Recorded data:

•••

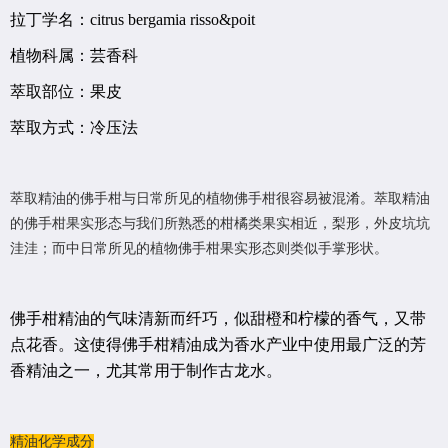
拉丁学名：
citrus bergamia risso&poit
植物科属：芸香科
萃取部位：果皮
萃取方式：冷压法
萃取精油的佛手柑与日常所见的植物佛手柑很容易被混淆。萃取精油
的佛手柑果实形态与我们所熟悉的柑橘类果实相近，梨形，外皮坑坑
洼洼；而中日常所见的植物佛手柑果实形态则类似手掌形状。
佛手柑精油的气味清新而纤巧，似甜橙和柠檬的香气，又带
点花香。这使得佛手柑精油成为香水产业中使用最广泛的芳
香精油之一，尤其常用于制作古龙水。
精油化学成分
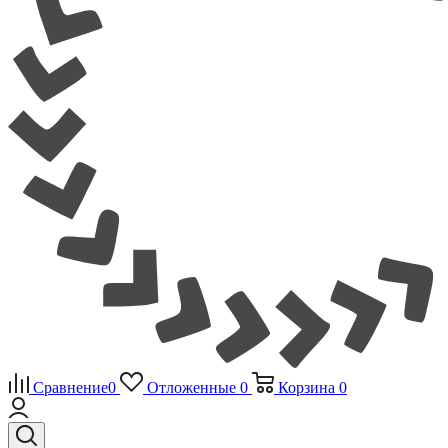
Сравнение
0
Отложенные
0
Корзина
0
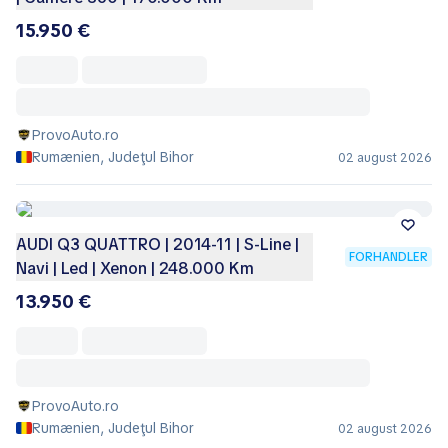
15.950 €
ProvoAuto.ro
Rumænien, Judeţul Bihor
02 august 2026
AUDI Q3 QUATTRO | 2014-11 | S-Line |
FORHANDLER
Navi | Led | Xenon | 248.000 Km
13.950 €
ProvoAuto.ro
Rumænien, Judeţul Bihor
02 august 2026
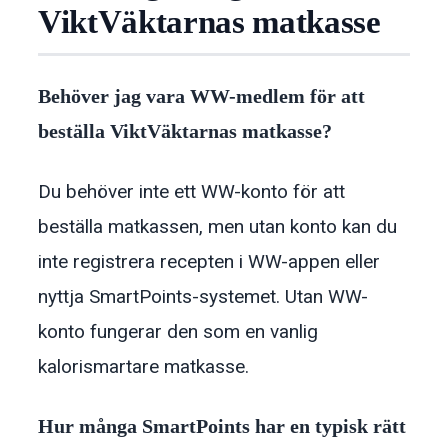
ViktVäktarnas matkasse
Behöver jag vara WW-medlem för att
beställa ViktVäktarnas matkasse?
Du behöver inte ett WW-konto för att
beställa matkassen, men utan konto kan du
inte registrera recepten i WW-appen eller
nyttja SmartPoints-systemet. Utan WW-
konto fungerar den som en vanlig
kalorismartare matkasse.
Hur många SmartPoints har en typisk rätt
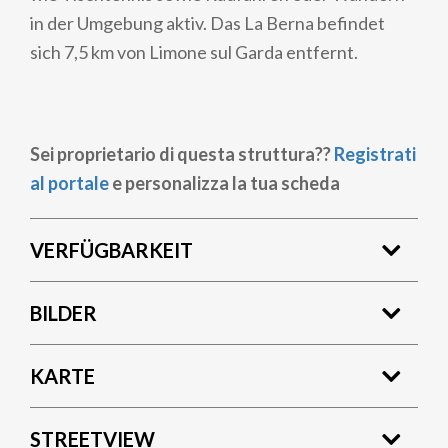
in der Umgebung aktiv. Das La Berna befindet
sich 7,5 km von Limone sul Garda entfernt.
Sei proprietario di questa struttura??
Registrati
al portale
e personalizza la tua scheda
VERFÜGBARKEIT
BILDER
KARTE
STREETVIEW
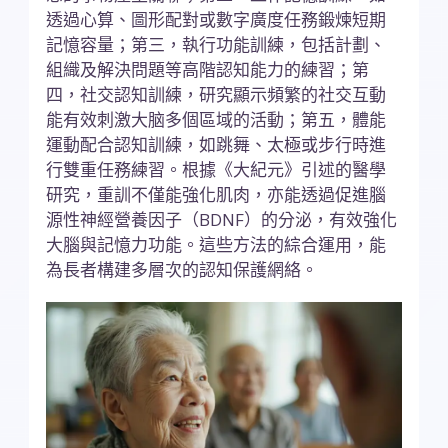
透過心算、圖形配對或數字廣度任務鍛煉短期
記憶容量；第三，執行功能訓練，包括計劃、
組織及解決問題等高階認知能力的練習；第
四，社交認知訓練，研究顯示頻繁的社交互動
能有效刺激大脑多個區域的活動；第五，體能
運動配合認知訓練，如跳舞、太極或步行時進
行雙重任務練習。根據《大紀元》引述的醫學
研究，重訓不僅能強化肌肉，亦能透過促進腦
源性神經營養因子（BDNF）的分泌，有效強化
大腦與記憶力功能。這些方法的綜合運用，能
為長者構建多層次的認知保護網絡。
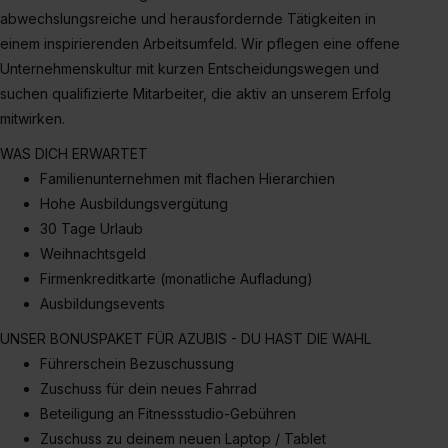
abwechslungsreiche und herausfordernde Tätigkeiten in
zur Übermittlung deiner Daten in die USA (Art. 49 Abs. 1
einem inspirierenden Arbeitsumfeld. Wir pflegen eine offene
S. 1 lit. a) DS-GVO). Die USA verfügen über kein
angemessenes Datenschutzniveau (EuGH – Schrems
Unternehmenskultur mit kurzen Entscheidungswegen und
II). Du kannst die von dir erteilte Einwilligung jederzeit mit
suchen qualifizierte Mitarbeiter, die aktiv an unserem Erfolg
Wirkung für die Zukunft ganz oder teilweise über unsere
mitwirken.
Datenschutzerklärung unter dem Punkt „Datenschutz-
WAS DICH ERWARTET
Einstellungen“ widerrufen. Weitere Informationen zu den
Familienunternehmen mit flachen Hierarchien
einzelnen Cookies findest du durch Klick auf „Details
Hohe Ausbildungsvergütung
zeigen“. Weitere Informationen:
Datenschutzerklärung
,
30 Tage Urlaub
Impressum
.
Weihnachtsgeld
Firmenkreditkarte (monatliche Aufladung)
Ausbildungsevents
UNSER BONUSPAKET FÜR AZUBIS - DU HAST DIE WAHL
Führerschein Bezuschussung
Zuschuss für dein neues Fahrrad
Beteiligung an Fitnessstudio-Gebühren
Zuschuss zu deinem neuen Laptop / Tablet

•••

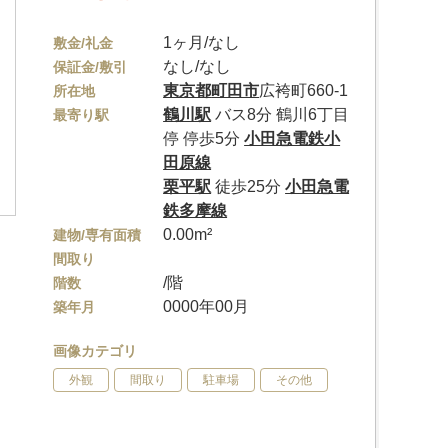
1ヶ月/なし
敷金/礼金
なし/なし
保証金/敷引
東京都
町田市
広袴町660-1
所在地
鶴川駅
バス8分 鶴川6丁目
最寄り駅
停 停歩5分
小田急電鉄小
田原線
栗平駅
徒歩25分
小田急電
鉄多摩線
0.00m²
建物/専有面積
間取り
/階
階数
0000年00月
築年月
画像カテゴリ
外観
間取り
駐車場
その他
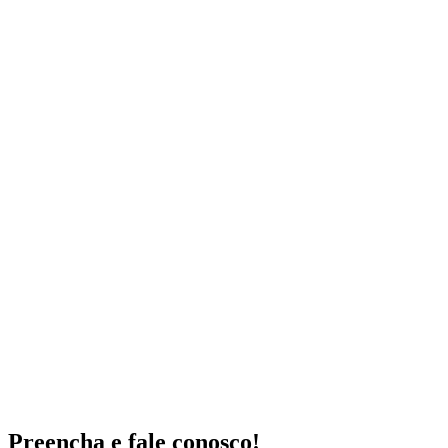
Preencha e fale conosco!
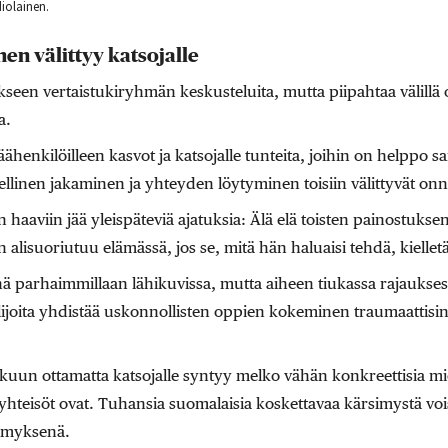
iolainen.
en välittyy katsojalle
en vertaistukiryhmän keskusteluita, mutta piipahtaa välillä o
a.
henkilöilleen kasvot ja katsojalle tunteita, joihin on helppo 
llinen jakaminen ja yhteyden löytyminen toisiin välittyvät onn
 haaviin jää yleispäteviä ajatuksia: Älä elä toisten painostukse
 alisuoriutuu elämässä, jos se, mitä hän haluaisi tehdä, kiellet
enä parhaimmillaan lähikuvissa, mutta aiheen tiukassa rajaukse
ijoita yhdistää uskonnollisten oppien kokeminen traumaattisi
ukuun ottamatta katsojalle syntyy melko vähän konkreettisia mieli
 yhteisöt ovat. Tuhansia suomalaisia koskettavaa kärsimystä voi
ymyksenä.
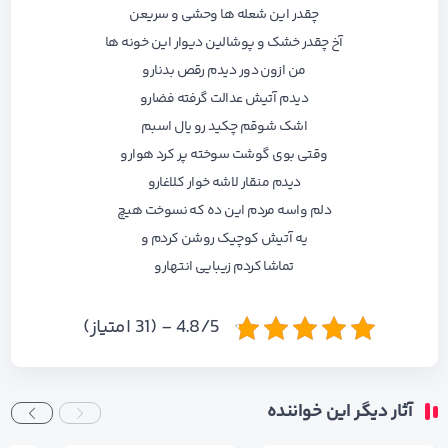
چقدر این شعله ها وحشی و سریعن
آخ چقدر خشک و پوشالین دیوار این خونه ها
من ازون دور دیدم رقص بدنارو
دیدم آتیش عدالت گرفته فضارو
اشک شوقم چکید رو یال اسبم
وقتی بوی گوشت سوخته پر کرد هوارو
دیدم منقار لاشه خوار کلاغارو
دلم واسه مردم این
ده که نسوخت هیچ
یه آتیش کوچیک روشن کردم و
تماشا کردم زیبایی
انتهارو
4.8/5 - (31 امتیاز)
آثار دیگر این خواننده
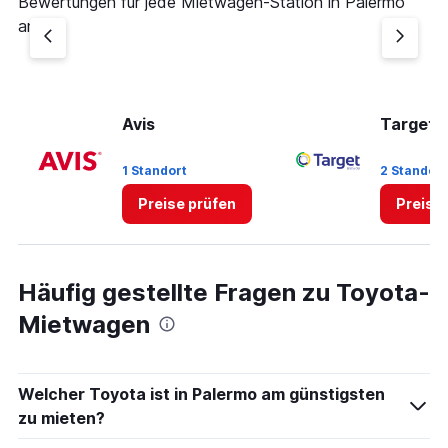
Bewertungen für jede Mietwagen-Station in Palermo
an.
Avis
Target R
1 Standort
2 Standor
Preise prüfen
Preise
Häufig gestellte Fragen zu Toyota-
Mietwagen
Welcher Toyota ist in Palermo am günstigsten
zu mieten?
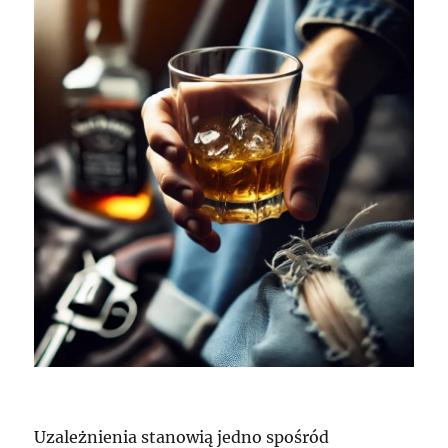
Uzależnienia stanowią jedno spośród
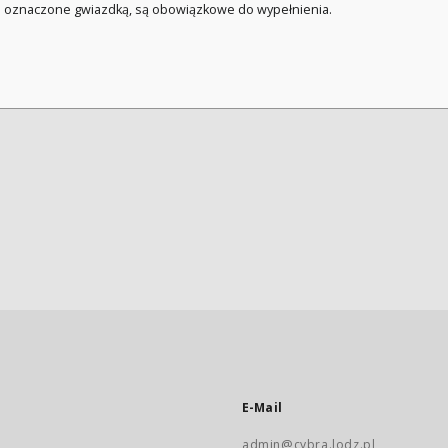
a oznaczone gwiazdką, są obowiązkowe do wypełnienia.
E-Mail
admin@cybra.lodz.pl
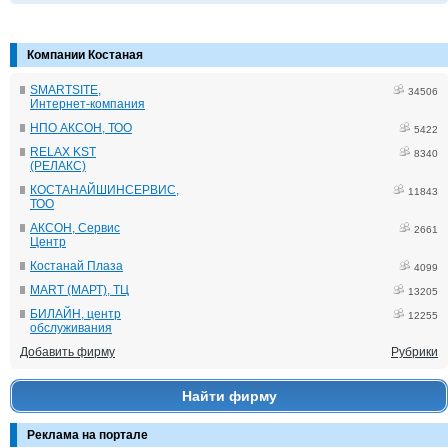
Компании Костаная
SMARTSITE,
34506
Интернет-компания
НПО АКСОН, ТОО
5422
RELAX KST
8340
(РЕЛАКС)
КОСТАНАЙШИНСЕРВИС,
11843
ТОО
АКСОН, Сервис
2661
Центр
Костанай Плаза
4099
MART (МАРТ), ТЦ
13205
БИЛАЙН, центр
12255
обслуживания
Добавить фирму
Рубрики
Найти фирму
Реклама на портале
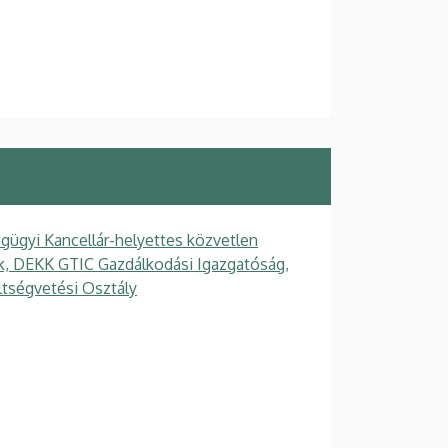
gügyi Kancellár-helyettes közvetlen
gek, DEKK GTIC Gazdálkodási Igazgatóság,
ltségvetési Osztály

•••

ASSIGNMENT:
For the entries above, print exactly the lines between the one with "組織及解決問題等高階認知能力的練習；第" and the one with "Zuschuss zu deinem neuen Laptop / Tablet", inclusive, with no pictures.

ANSWER BELOW:
組織及解決問題等高階認知能力的練習；第
四，社交認知訓練，研究顯示頻繁的社交互動
能有效刺激大脑多個區域的活動；第五，體能
運動配合認知訓練，如跳舞、太極或步行時進
行雙重任務練習。根據《大紀元》引述的醫學
研究，重訓不僅能強化肌肉，亦能透過促進腦
源性神經營養因子（BDNF）的分泌，有效強化
大腦與記憶力功能。這些方法的綜合運用，能
為長者構建多層次的認知保護網絡。
abwechslungsreiche und herausfordernde Tätigkeiten in
zur Übermittlung deiner Daten in die USA (Art. 49 Abs. 1
einem inspirierenden Arbeitsumfeld. Wir pflegen eine offene
S. 1 lit. a) DS-GVO). Die USA verfügen über kein
angemessenes Datenschutzniveau (EuGH – Schrems
Unternehmenskultur mit kurzen Entscheidungswegen und
II). Du kannst die von dir erteilte Einwilligung jederzeit mit
suchen qualifizierte Mitarbeiter, die aktiv an unserem Erfolg
Wirkung für die Zukunft ganz oder teilweise über unsere
mitwirken.
Datenschutzerklärung unter dem Punkt „Datenschutz-
WAS DICH ERWARTET
Einstellungen“ widerrufen. Weitere Informationen zu den
Familienunternehmen mit flachen Hierarchien
einzelnen Cookies findest du durch Klick auf „Details
Hohe Ausbildungsvergütung
zeigen“. Weitere Informationen:
Datenschutzerklärung
,
30 Tage Urlaub
Impressum
.
Weihnachtsgeld
Firmenkreditkarte (monatliche Aufladung)
Ausbildungsevents
UNSER BONUSPAKET FÜR AZUBIS - DU HAST DIE WAHL
Führerschein Bezuschussung
Zuschuss für dein neues Fahrrad
Beteiligung an Fitnessstudio-Gebühren
Zuschuss zu deinem neuen Laptop / Tablet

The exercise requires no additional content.